La fracture du col du fémur peut être traitée de plusieurs manières: l’ostéosynthèse est une option privilégiée chez les jeunes ou les personnes âgées qui ne tolèrent pas la chirurgie de la prothèse. Chez les personnes âgées, la préférence va vers le placement d’une prothèse fémorale ou une prothèse totale (PTH).

L’hémi arthroplastie présente les avantages d’un temps opératoire plus court, moins de pertes sanguines, moins de contraintes techniques, moins de charges économiques, et un taux de luxation plus faible. La prothèse totale est associée à une meilleure fonction de la hanche, moins d’érosion de l’acétabulum et un taux de révision plus faible.

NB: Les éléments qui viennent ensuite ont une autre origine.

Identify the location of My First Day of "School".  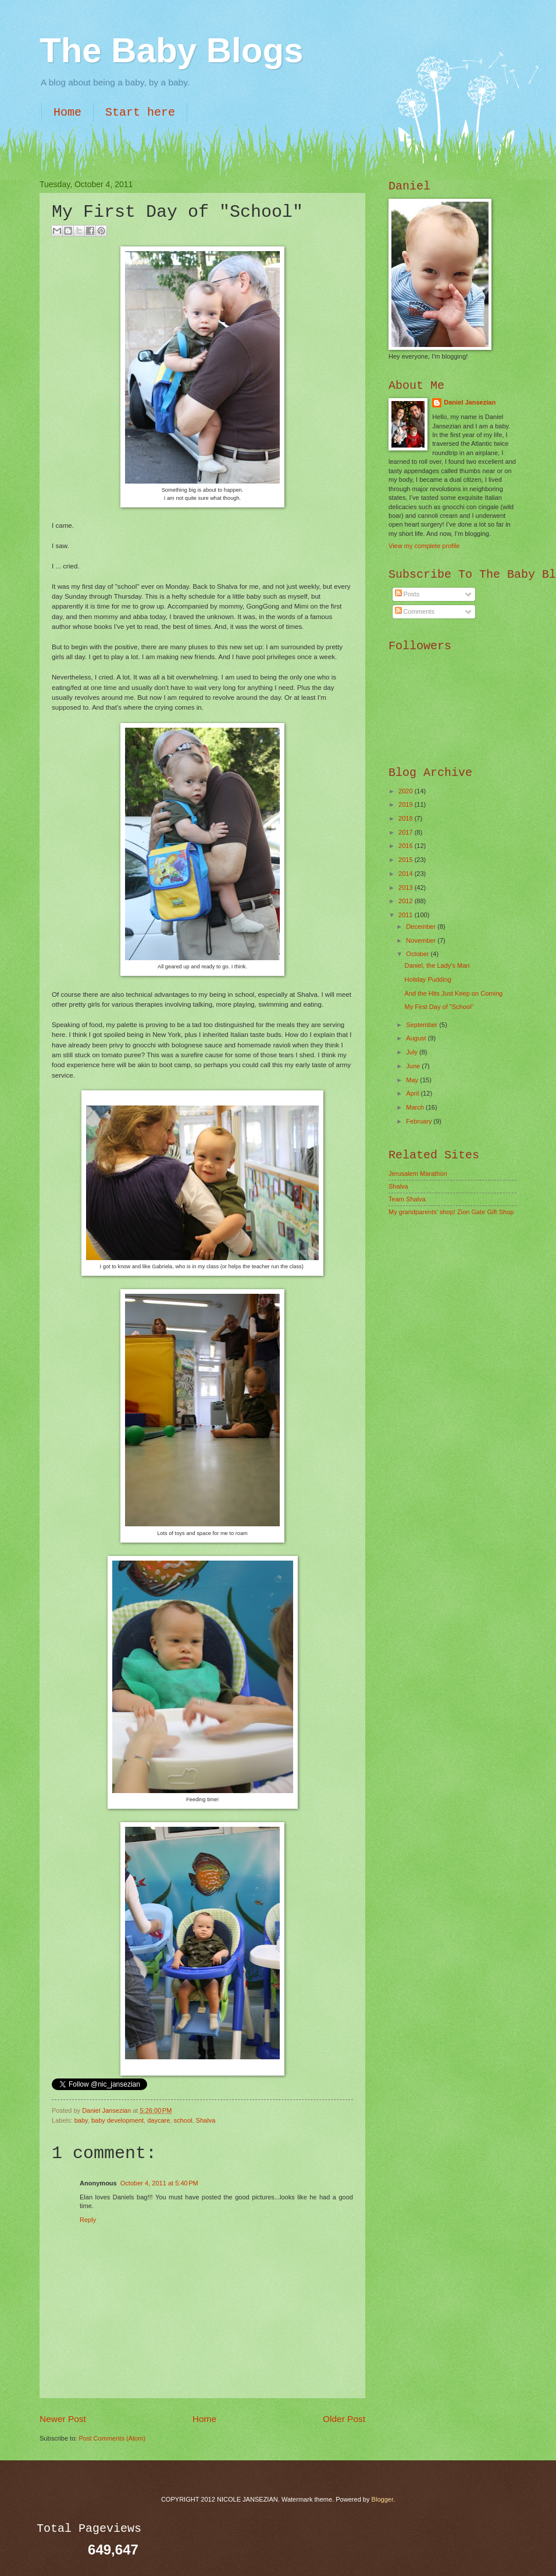 (439, 1006).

Une méta-analyse (Liu et al. 2020) récente a conclu que la PTH est préférable chez le patient âgé de plus de 75 ans actif. Les auteurs d’une autre méta-analyse (Migliorini et al. 2020) déclarent que ces deux options sont valables avec des taux de survie comparables. On note toutefois une réduction de complications différente: moins de luxation avec prothèse fémorale et moins d’érosion acétabulaire et de révision avec une PTH.

Les dernières recommandations NICE 2021 proposent de placer une PTH plutôt qu’une prothèse fémorale si le patient est autonome à la marche, préservé sur le plan cognitif et apte médicalement pour l’anesthésie et la chirurgie. AAOS 2021 (moderate recommendation): chez des patients bien sélectionnés présentant des fractures déplacées du col du fémur, l’arthroplastie totale de la hanche peut présenter un avantage fonctionnel par rapport à l’hémi arthroplastie même s’il y a un petit risque d’augmenter les complications.

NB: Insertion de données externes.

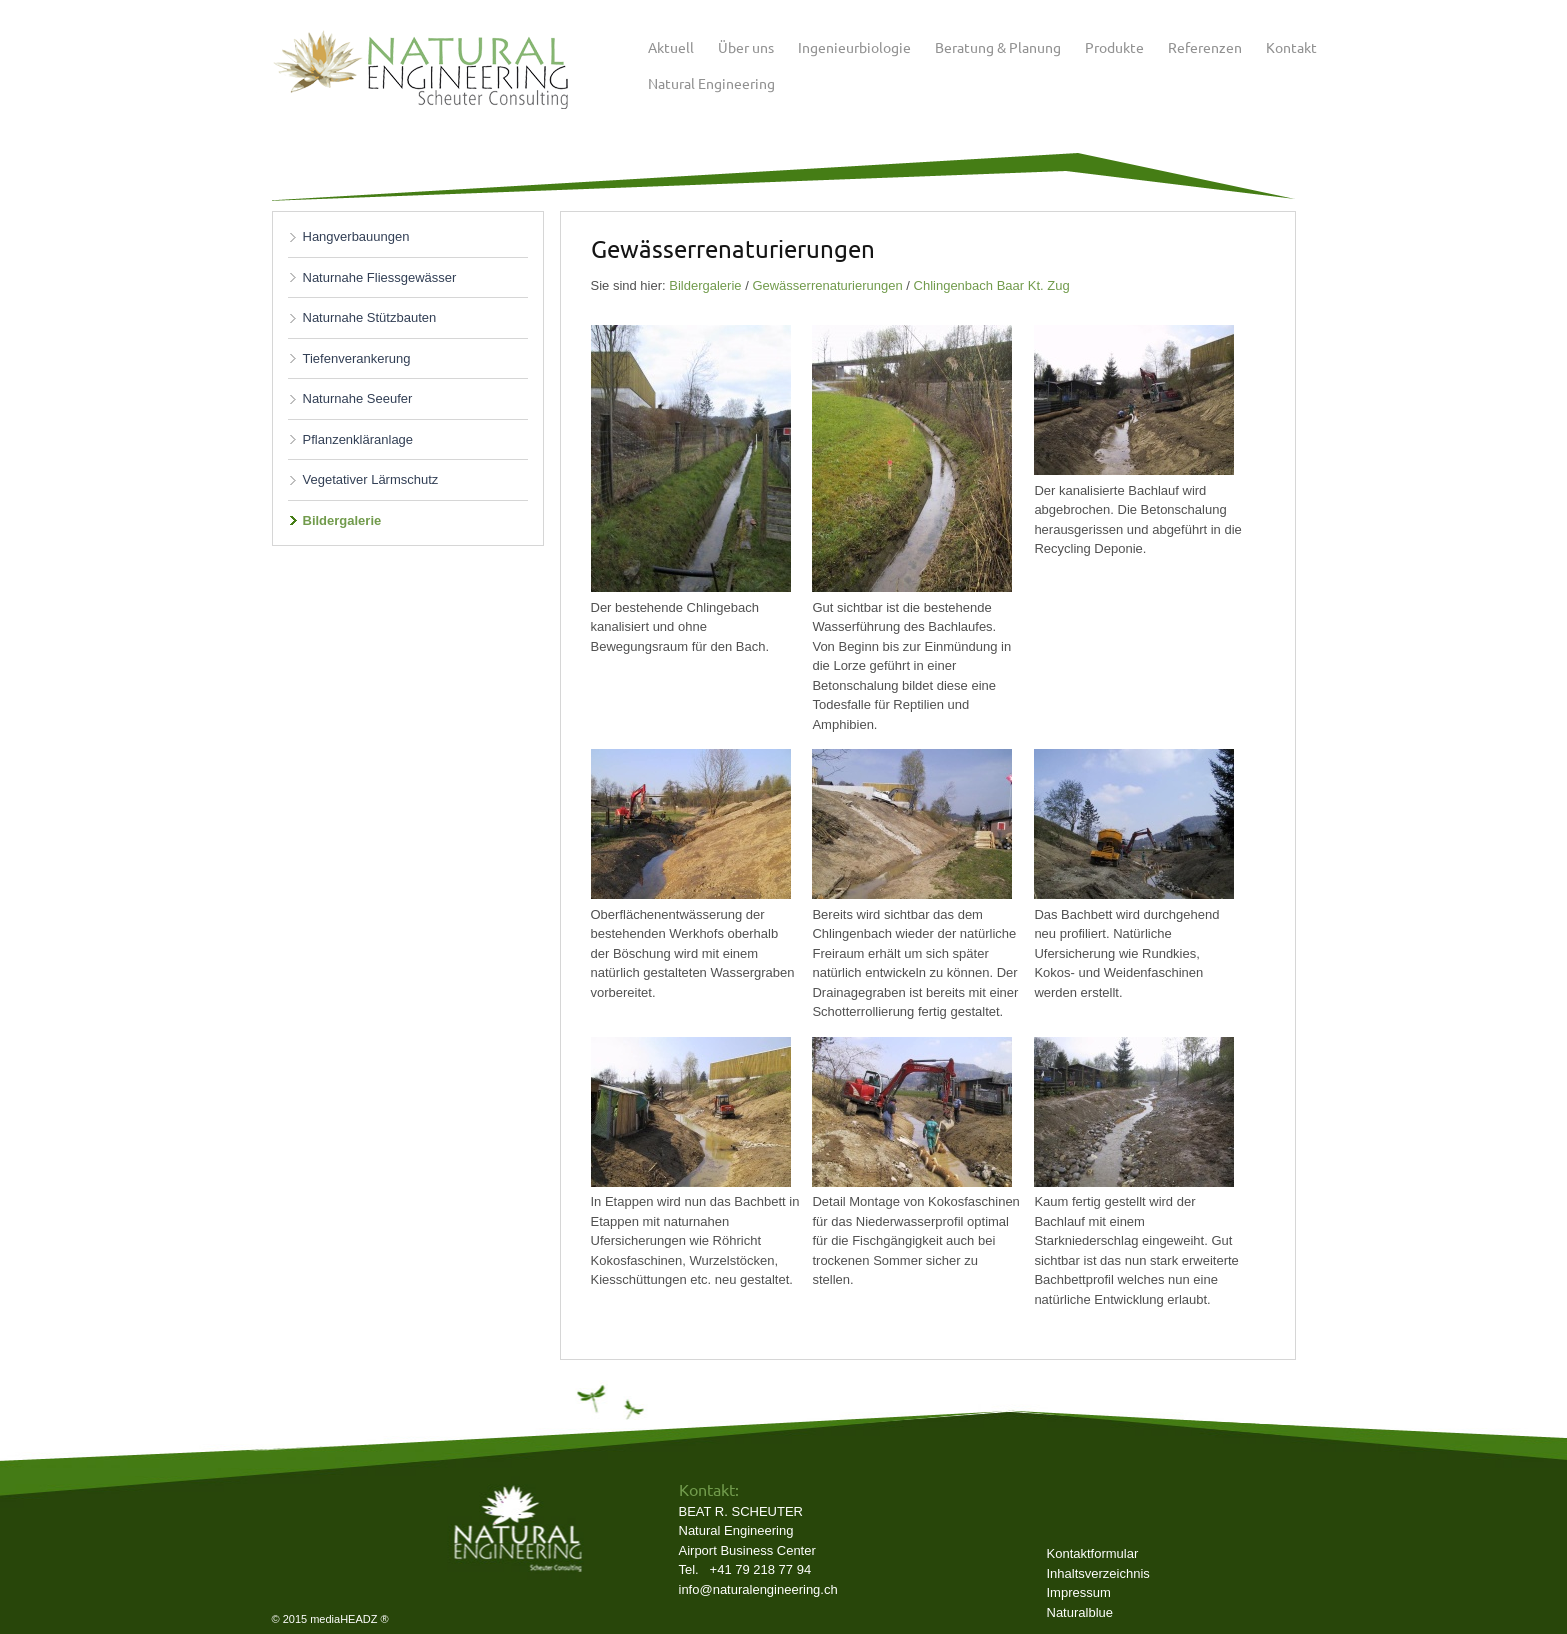 This screenshot has height=1634, width=1567. Describe the element at coordinates (371, 479) in the screenshot. I see `Vegetativer Lärmschutz` at that location.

La Figure 15.12 ci-dessous montre la proportion de prothèse fémorale sur la somme des prothèses fémorales et totales, chez des patients de 75 ans et plus dans les différents hôpitaux en Belgique. Chaque point représente un hôpital. Plus la couleur est intense, plus l’hôpital a un nombre de séjour avec fractures (PTH et prothèse fémorale) important.

Figure 15.12: Proportion of femoral prosthesis for femoral fracture in elderly patients (75 and over).
Figure 15.13: Proportion of femoral prosthesis for femoral fracture in elderly patients (75 and over) with Bayesian approach.

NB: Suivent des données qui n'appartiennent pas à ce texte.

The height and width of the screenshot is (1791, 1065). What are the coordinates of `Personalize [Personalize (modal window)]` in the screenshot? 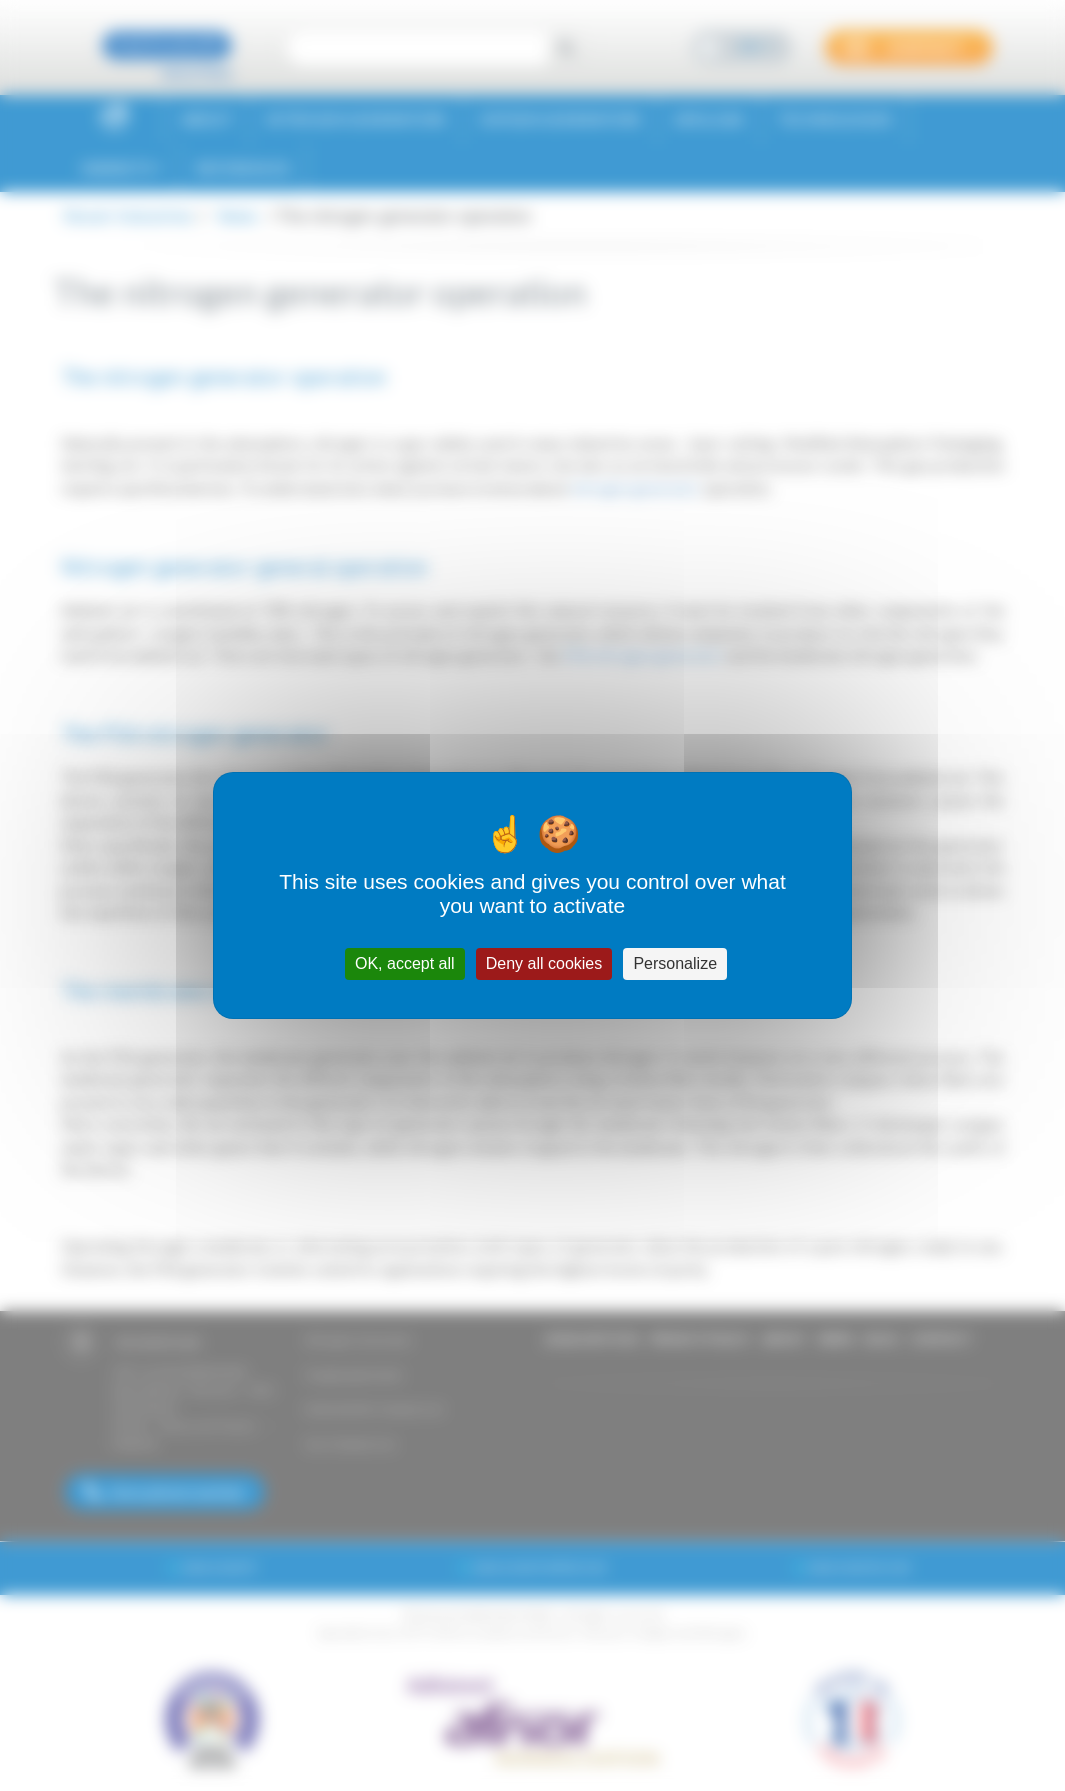 It's located at (675, 963).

Les hôpitaux qui se situent à l’extrême droite placent quasi 100 % de prothèses fémorales lors d’une fracture du col du fémur chez un patient de plus de 75 ans.

La politique chirurgicale varie de manière importante d’un hôpital à l’autre pour les patients de plus de 75 ans. Les critères de choix des prothèses sont discutés dans le chapitre implants.